HOW TO COMPLETE THIS TASK → From the first line to the last, output the data exactly as it stands, minus its pictures.

Data items
*** Block opens ***

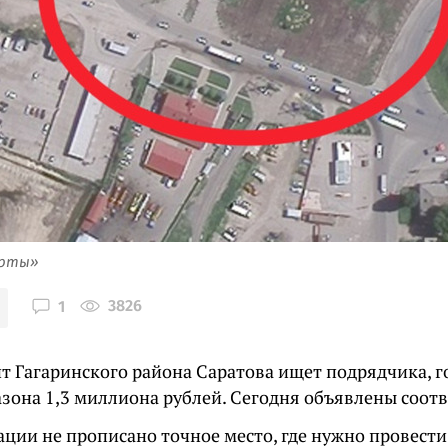
арты»
3826
1
т Гагаринского района Саратова ищет подрядчика, г
азона 1,3 миллиона рублей. Сегодня объявлены соот
ции не прописано точное место, где нужно провести 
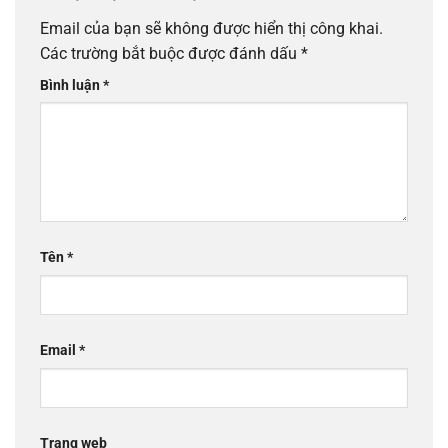
Email của bạn sẽ không được hiển thị công khai.
Các trường bắt buộc được đánh dấu
*
Bình luận
*
Tên
*
Email
*
Trang web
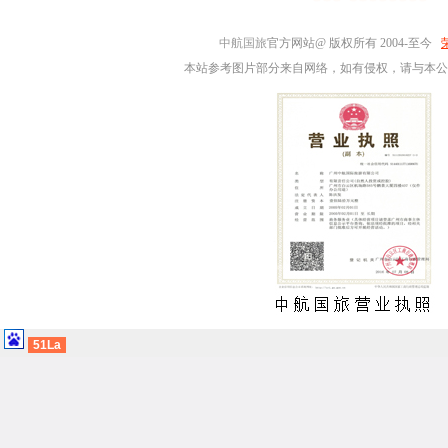
中航国旅
官方网站@ 版权所有 2004-至今
本站参考图片部分来自网络，如有侵权，请与本公
51La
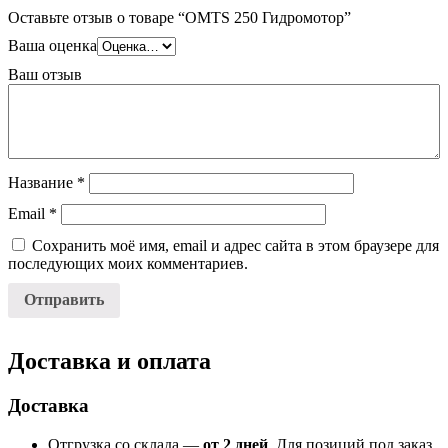
Оставьте отзыв о товаре “OMTS 250 Гидромотор”
Ваша оценка
Ваш отзыв
Название
*
Email
*
Сохранить моё имя, email и адрес сайта в этом браузере для
последующих моих комментариев.
Доставка и оплата
Доставка
Отгрузка со склада —
от 2 дней
. Для позиций под заказ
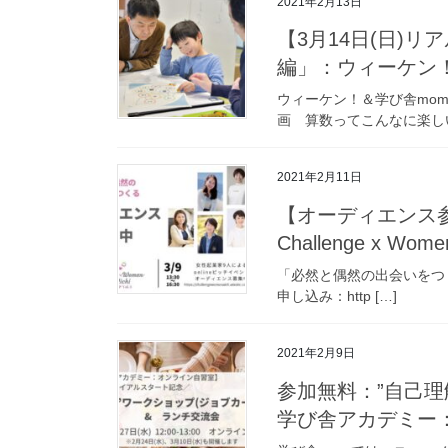
2021年2月13日
【3月14日(日)
編」：ウィーケン
ウィーケン！＆学び舎mo
画 算数ってこんなに楽し
2021年2月11日
【オーディエンス参加
Challenge x Women 
「必然と偶然の出会いをつくる」 Ch
申し込み：http […]
2021年2月9日
参加無料：”自己理
学び舎アカデミー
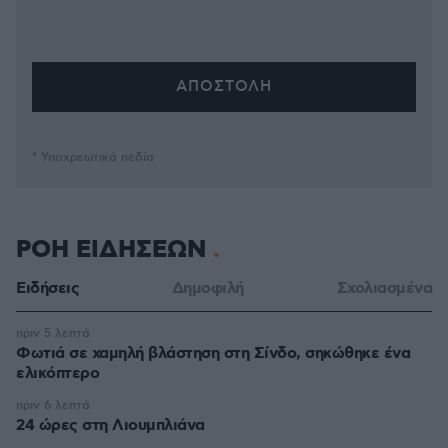
* Υποχρεωτικά πεδία
ΡΟΗ ΕΙΔΗΣΕΩΝ
Ειδήσεις
Δημοφιλή
Σχολιασμένα
πριν 5 λεπτά
Φωτιά σε χαμηλή βλάστηση στη Σίνδο, σηκώθηκε ένα
ελικόπτερο
πριν 6 λεπτά
24 ώρες στη Λιουμπλιάνα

*** Block closes ***

EXERCISE ANSWER →
арты»
3826
1
т Гагаринского района Саратова ищет подрядчика, г
азона 1,3 миллиона рублей. Сегодня объявлены соот
ции не прописано точное место, где нужно провести 
Email của bạn sẽ không được hiển thị công khai.
Các trường bắt buộc được đánh dấu
*
Bình luận
*
Tên
*
Email
*
Trang web
中航国旅
官方网站@ 版权所有 2004-至今
本站参考图片部分来自网络，如有侵权，请与本公
51La
Оставьте отзыв о товаре “OMTS 250 Гидромотор”
Ваша оценка
Ваш отзыв
Название
*
Email
*
Сохранить моё имя, email и адрес сайта в этом браузере для
последующих моих комментариев.
Доставка и оплата
Доставка
Отгрузка со склада —
от 2 дней
. Для позиций под заказ
2021年2月13日
【3月14日(日)
編」：ウィーケン
ウィーケン！＆学び舎mo
画 算数ってこんなに楽し
2021年2月11日
【オーディエンス参加
Challenge x Women 
「必然と偶然の出会いをつくる」 Ch
申し込み：http […]
2021年2月9日
参加無料：”自己理
学び舎アカデミー
* Υποχρεωτικά πεδία
ΡΟΗ ΕΙΔΗΣΕΩΝ
Ειδήσεις
Δημοφιλή
Σχολιασμένα
πριν 5 λεπτά
Φωτιά σε χαμηλή βλάστηση στη Σίνδο, σηκώθηκε ένα
ελικόπτερο
πριν 6 λεπτά
24 ώρες στη Λιουμπλιάνα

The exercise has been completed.